**Exercise directions**
Every line of the material must be restated exactly, though not its pictures.

**Given records**
□ □ □ □ □
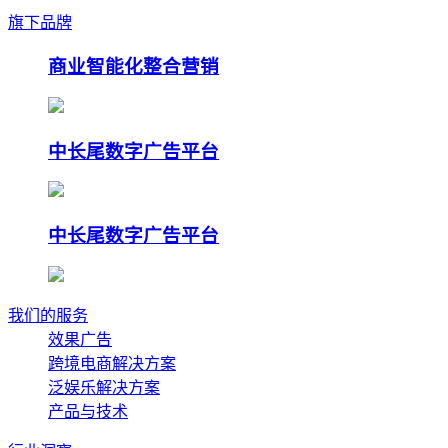
旗下品牌
商业智能化整合营销
中长尾数字广告平台
中长尾数字广告平台
我们的服务
效果广告
跨境电商解决方案
泛娱乐解决方案
产品与技术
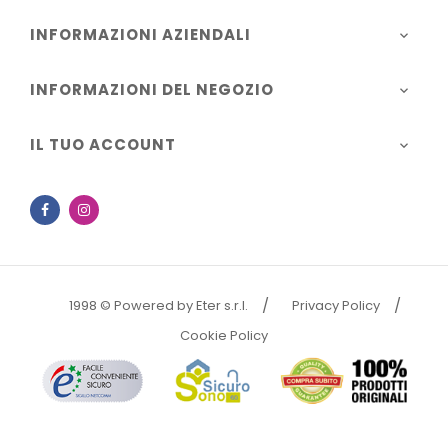
INFORMAZIONI AZIENDALI

INFORMAZIONI DEL NEGOZIO

IL TUO ACCOUNT

Facebook
Instagram
1998 © Powered by Eter s.r.l.
Privacy Policy
Cookie Policy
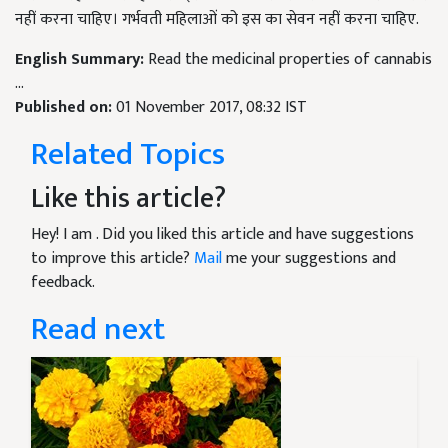
नहीं करना चाहिए। गर्भवती महिलाओं को इस का सेवन नहीं करना चाहिए.
English Summary:
Read the medicinal properties of cannabis
...
Published on:
01 November 2017, 08:32 IST
Related Topics
Like this article?
Hey! I am
. Did you liked this article and have suggestions
to improve this article?
Mail
me your suggestions and
feedback.
Read next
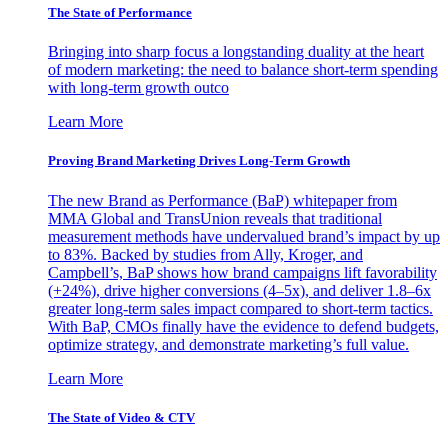
The State of Performance
Bringing into sharp focus a longstanding duality at the heart
of modern marketing: the need to balance short-term spending
with long-term growth outco
Learn More
Proving Brand Marketing Drives Long-Term Growth
The new Brand as Performance (BaP) whitepaper from
MMA Global and TransUnion reveals that traditional
measurement methods have undervalued brand’s impact by up
to 83%. Backed by studies from Ally, Kroger, and
Campbell’s, BaP shows how brand campaigns lift favorability
(+24%), drive higher conversions (4–5x), and deliver 1.8–6x
greater long-term sales impact compared to short-term tactics.
With BaP, CMOs finally have the evidence to defend budgets,
optimize strategy, and demonstrate marketing’s full value.
Learn More
The State of Video & CTV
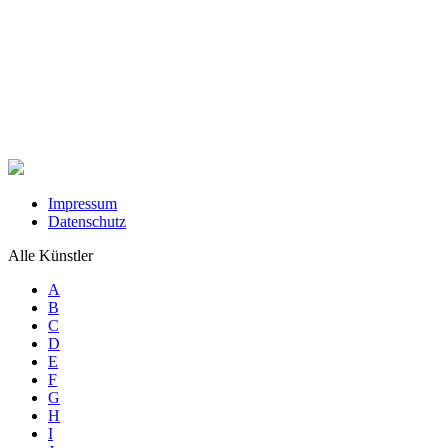
Impressum
Datenschutz
Alle Künstler
A
B
C
D
E
F
G
H
I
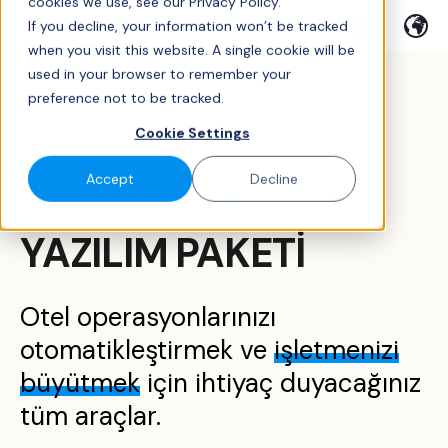
cookies we use, see our Privacy Policy.
If you decline, your information won’t be tracked
when you visit this website. A single cookie will be
used in your browser to remember your
preference not to be tracked.
Cookie Settings
Accept
Decline
SABEEAPP
YAZILIM PAKETİ
Otel operasyonlarınızı
otomatikleştirmek ve
işletmenizi
büyütmek
için ihtiyaç duyacağınız
tüm araçlar.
□ □ □ □ □
**Written reply**
旗下品牌
商业智能化整合营销
中长尾数字广告平台
中长尾数字广告平台
我们的服务
效果广告
跨境电商解决方案
泛娱乐解决方案
产品与技术
INFORMAZIONI AZIENDALI

INFORMAZIONI DEL NEGOZIO

IL TUO ACCOUNT

Facebook
Instagram
1998 © Powered by Eter s.r.l.
Privacy Policy
Cookie Policy
नहीं करना चाहिए। गर्भवती महिलाओं को इस का सेवन नहीं करना चाहिए.
English Summary:
Read the medicinal properties of cannabis
...
Published on:
01 November 2017, 08:32 IST
Related Topics
Like this article?
Hey! I am
. Did you liked this article and have suggestions
to improve this article?
Mail
me your suggestions and
feedback.
Read next
The State of Performance
Bringing into sharp focus a longstanding duality at the heart
of modern marketing: the need to balance short-term spending
with long-term growth outco
Learn More
Proving Brand Marketing Drives Long-Term Growth
The new Brand as Performance (BaP) whitepaper from
MMA Global and TransUnion reveals that traditional
measurement methods have undervalued brand’s impact by up
to 83%. Backed by studies from Ally, Kroger, and
Campbell’s, BaP shows how brand campaigns lift favorability
(+24%), drive higher conversions (4–5x), and deliver 1.8–6x
greater long-term sales impact compared to short-term tactics.
With BaP, CMOs finally have the evidence to defend budgets,
optimize strategy, and demonstrate marketing’s full value.
Learn More
The State of Video & CTV
Impressum
Datenschutz
Alle Künstler
A
B
C
D
E
F
G
H
I
cookies we use, see our Privacy Policy.
If you decline, your information won’t be tracked
when you visit this website. A single cookie will be
used in your browser to remember your
preference not to be tracked.
Cookie Settings
Accept
Decline
SABEEAPP
YAZILIM PAKETİ
Otel operasyonlarınızı
otomatikleştirmek ve
işletmenizi
büyütmek
için ihtiyaç duyacağınız
tüm araçlar.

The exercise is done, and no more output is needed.